20 Nov 2010 - Fairbanks (GINA)
This is a work related ramble.
I received a pile of GeoTIFFs and MrSid files to showing different processing options available for a data set. I need to display these various data sets in both overview and full resolution to select users for feedback. The collection of files is too large to just put on a USB stick and hand out to 30 or 40 people we want the feedback from (74GB of data).
…
MrSID is awkward to work with - GeoTIFF mmkay thx
for I in *.sid; do
echo $I
gdal_translate -co compress=DEFLATE -co tiled=YES $I $I.tif
done
GeoTIFF optimizations.

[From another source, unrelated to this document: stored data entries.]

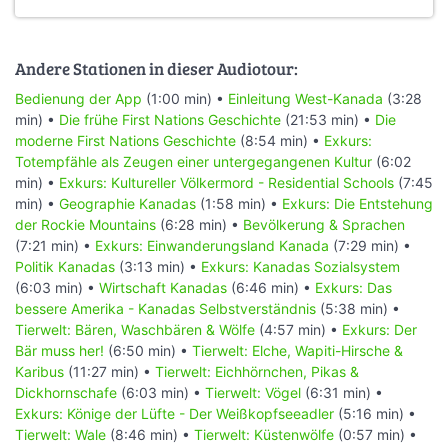
Andere Stationen in dieser Audiotour:
Bedienung der App
(1:00 min) •
Einleitung West-Kanada
(3:28
min) •
Die frühe First Nations Geschichte
(21:53 min) •
Die
moderne First Nations Geschichte
(8:54 min) •
Exkurs:
Totempfähle als Zeugen einer untergegangenen Kultur
(6:02
min) •
Exkurs: Kultureller Völkermord - Residential Schools
(7:45
min) •
Geographie Kanadas
(1:58 min) •
Exkurs: Die Entstehung
der Rockie Mountains
(6:28 min) •
Bevölkerung & Sprachen
(7:21 min) •
Exkurs: Einwanderungsland Kanada
(7:29 min) •
Politik Kanadas
(3:13 min) •
Exkurs: Kanadas Sozialsystem
(6:03 min) •
Wirtschaft Kanadas
(6:46 min) •
Exkurs: Das
bessere Amerika - Kanadas Selbstverständnis
(5:38 min) •
Tierwelt: Bären, Waschbären & Wölfe
(4:57 min) •
Exkurs: Der
Bär muss her!
(6:50 min) •
Tierwelt: Elche, Wapiti-Hirsche &
Karibus
(11:27 min) •
Tierwelt: Eichhörnchen, Pikas &
Dickhornschafe
(6:03 min) •
Tierwelt: Vögel
(6:31 min) •
Exkurs: Könige der Lüfte - Der Weißkopfseeadler
(5:16 min) •
Tierwelt: Wale
(8:46 min) •
Tierwelt: Küstenwölfe
(0:57 min) •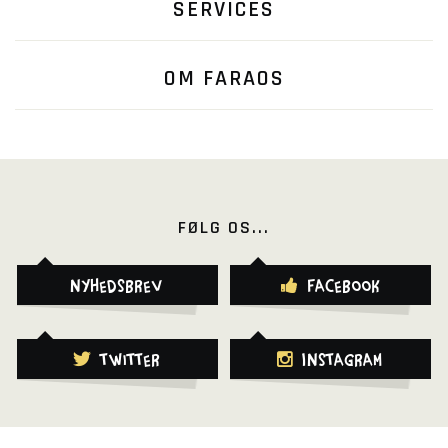
SERVICES
OM FARAOS
FØLG OS...
Nyhedsbrev
Facebook
Twitter
Instagram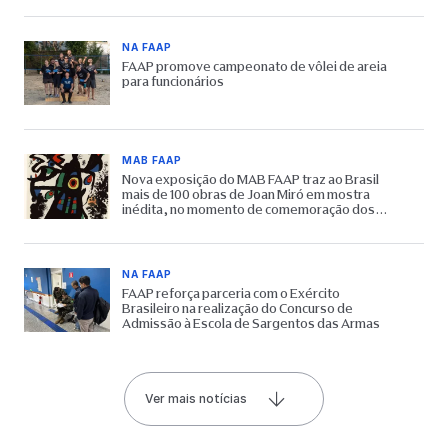
NA FAAP
FAAP promove campeonato de vôlei de areia
para funcionários
MAB FAAP
Nova exposição do MAB FAAP traz ao Brasil
mais de 100 obras de Joan Miró em mostra
inédita, no momento de comemoração dos
65 anos do Museu
NA FAAP
FAAP reforça parceria com o Exército
Brasileiro na realização do Concurso de
Admissão à Escola de Sargentos das Armas
Ver mais notícias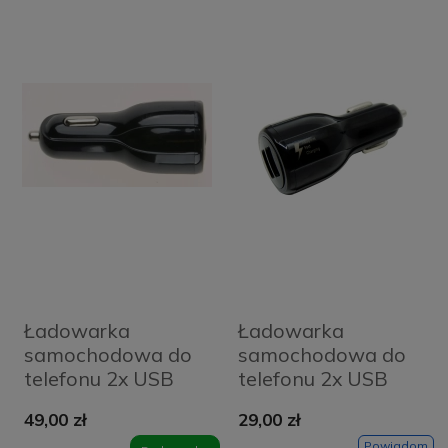
Ładowarka
Ładowarka
samochodowa do
samochodowa do
telefonu 2x USB
telefonu 2x USB
4Mobee
4Mobee 4.2 A
49,00 zł
29,00 zł
czarna
Powiadom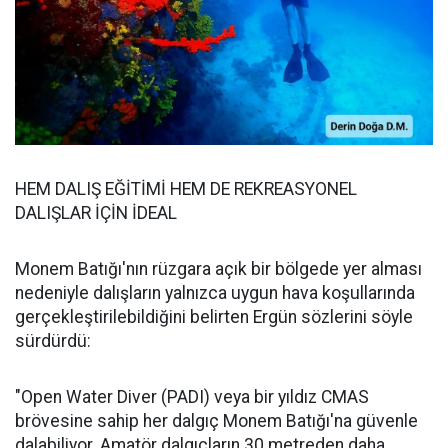
HEM DALIŞ EĞİTİMİ HEM DE REKREASYONEL
DALIŞLAR İÇİN İDEAL
Monem Batığı'nın rüzgara açık bir bölgede yer alması
nedeniyle dalışların yalnızca uygun hava koşullarında
gerçekleştirilebildiğini belirten Ergün sözlerini söyle
sürdürdü:
"Open Water Diver (PADI) veya bir yıldız CMAS
brövesine sahip her dalgıç Monem Batığı'na güvenle
dalabiliyor. Amatör dalgıçların 30 metreden daha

Main goals: google projection, internal pyramid overviews built. But first a just get this AlaskaAlbers (yay for that at least) GeoTIFFS into a WMS.
Shove into the 900913 projection to avoid re-projection on the fly over head for the target clients (google maps/google earth). Just so it is clear, my epsg code file (share/proj/epsg) has the following for the 900913 projection :
<900913> +proj=merc +a=6378137 +b=6378137 +lat_ts=0.0 +lon_0=0.0 +x_0=0.0 +y_0=0 +k=1.0 +units=m +nadgrids=@@@null +wktext no_defs <>@
blamo.rb */*/*.tif
Hey, what is blamo? Silly ruby script of course to simply things:
1.!/usr/bin/env ruby
ARGV.each do |source|
tname = "#{File.basename(source, '.tif')}_gm.tif"

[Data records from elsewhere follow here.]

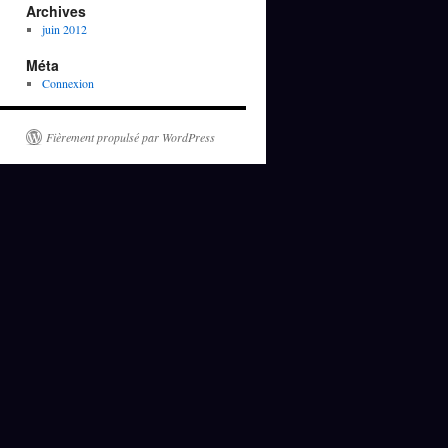
Archives
juin 2012
Méta
Connexion
Fièrement propulsé par WordPress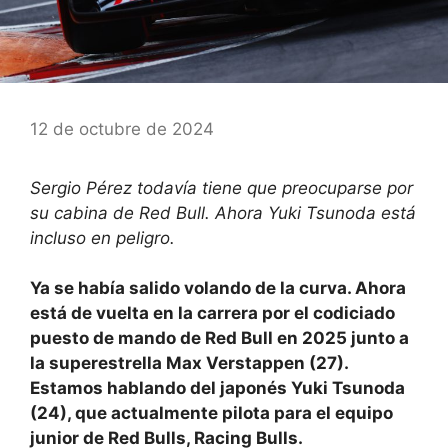
12 de octubre de 2024
Sergio Pérez todavía tiene que preocuparse por
su cabina de Red Bull. Ahora Yuki Tsunoda está
incluso en peligro.
Ya se había salido volando de la curva. Ahora
está de vuelta en la carrera por el codiciado
puesto de mando de Red Bull en 2025 junto a
la superestrella Max Verstappen (27).
Estamos hablando del japonés Yuki Tsunoda
(24), que actualmente pilota para el equipo
junior de Red Bulls, Racing Bulls.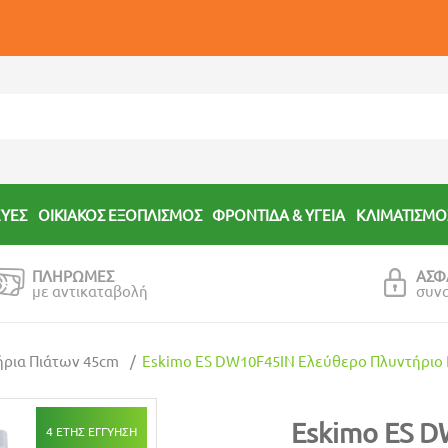
ΕΥΕΣ
ΟΙΚΙΑΚΟΣ ΕΞΟΠΛΙΣΜΟΣ
ΦΡΟΝΤΙΔΑ & ΥΓΕΙΑ
ΚΛΙΜΑΤΙΣΜΟ
ΠΛΗΡΩΜΕΣ
ΑΣΦ
με αντικαταβολή
συν
ήρια Πιάτων 45cm
Eskimo ES DW10F45IN Ελεύθερο Πλυντήριο 
Eskimo ES D
4 ΕΤΗΣ ΕΓΓΥΗΣΗ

target = File.join(File.dirname(source), tname)
if File.exists? target
puts "file exists already: #{target} ... skipping"
next
end
raise "#{source} does not exist" unless File.exists?(source)

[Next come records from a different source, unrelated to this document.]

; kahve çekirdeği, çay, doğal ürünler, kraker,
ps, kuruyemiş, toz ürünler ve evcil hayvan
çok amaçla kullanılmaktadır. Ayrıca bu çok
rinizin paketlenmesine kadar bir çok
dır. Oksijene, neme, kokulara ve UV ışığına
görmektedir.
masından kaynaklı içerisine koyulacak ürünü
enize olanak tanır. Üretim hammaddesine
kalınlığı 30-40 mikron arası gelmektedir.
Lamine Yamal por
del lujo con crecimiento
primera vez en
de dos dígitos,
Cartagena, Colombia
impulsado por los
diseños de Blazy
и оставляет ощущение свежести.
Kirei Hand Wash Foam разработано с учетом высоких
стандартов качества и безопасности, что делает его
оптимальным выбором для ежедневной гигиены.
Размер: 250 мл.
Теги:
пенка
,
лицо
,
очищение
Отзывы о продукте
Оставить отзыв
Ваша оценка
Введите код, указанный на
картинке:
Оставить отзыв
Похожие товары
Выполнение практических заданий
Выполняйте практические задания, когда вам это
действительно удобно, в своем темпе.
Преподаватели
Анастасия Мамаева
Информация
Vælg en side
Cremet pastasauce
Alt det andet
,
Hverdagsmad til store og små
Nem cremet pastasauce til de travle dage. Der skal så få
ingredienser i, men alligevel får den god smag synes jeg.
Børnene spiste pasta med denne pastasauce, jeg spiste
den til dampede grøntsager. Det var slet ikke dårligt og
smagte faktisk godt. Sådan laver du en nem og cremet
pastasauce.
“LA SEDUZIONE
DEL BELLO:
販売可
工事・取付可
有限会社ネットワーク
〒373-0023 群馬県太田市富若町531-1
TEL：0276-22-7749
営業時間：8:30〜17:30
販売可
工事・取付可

cmd = "gdalwarp --config GDAL_CACHEMAX 2000 -wm 1000 " +
" -t_srs EPSG:900913 -co compress=LZW -co tiled=YES " +
" -rb #{source} #{target}"
puts cmd
system(cmd)
end
what did I do wrong there? I forgot to set the nodata values. The gdalwarp command should have included: @-dstnodata ‘0 0 0’@
Now each of those need overviews added to them so interacting with all of them at once won’t annihilate my computer. I’m about to cheat and use a secret tool made by spruceboy that he hasn’t published called @add_overviews.rb@. At the core is gdaladdo with the powers of 2 math automatically done. Pretty much same as above only applied to *_gm.tif
I’ve got my own organization system for WMS layers (part self inspired the rest at spruceboy’s direction). I’ll ignore all that and just show you what was required:
MAP
NAME HISTOGRAM_SAMPLES
# avoid duplication
include 'includes/boilerplate_guts.include.map'
WEB
METADATA
include "includes/srsnformats.include.map"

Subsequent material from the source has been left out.